The Sarasota/Manatee/DeSoto chapter of the American Civil Liberties Union of Florida held a press conference Tuesday morning to in their words, "release the latest disturbing findings on police treatment of the homeless in Sarasota."

At the press conference, the ACLU addressed not only what they are calling the unfair treatment of the homeless in the area, but also ways they say the community can step up and help stop the problem.

Sarasota/Manatee/DeSoto chapter President, Pete Tannen says this battle between the homeless and the city police has been going on for the past seven or eight years and its his job to see that the issue is resolved.  He said the November 11 arrest of Darren Kersey is a great example.  Kersey is a homeless man who was arrested and charged for stealing, not merchandise, but instead, electricity from a public shelter in Gillespie Park.  

An arrest that Andrea Mogensen, attorney with the ACLU, says is unacceptable.

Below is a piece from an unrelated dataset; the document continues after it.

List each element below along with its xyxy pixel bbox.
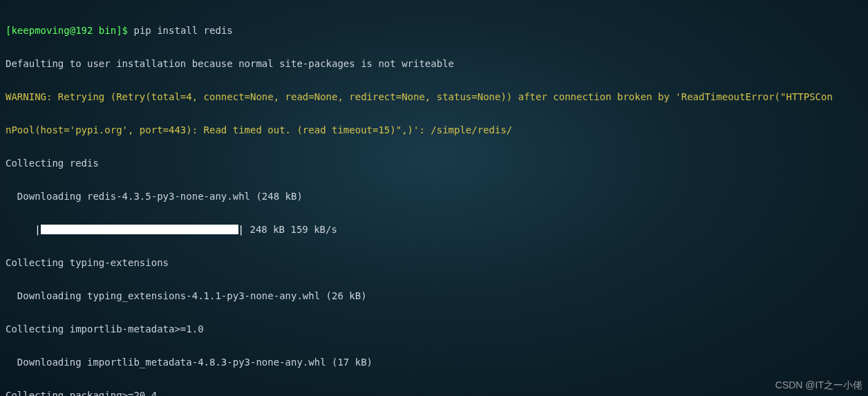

 "They're basically trying to communicate to homeless people in our community that they are not allowed to avail themselves to services in this community," said Mogensen

"That's something we object to at the ACLU."

But the city seems to have a different view on the problem.  City Manager Thomas Barwin said according to new figures, just out Tuesday, since 2004, there have been 25,600 instances of documented police contact with the homeless in the area, of those, only fourteen resulted in arrest.  He says as a matter of fact, those same numbers show 1,416 homeless people were referred to various services in the area by Sarasota Police.

He says this talk of the unfair treatment of the homeless in Sarasota is just not accurate.

"This community has served 30,000 meals last year to the homeless," said City Manager Barwin.

"The salvation army rarely refuses anyone shelter, its a $8 million operation. 

"I think its false and inaccurate and a misrepresentation of reality."

The ACLU made it clear at Tuesday's press conference that they just want equal treatment for everyone in the area. 

Whether they be homeless or not and they intend to continue to fight for constitutional rights for those they feel are being mistreated.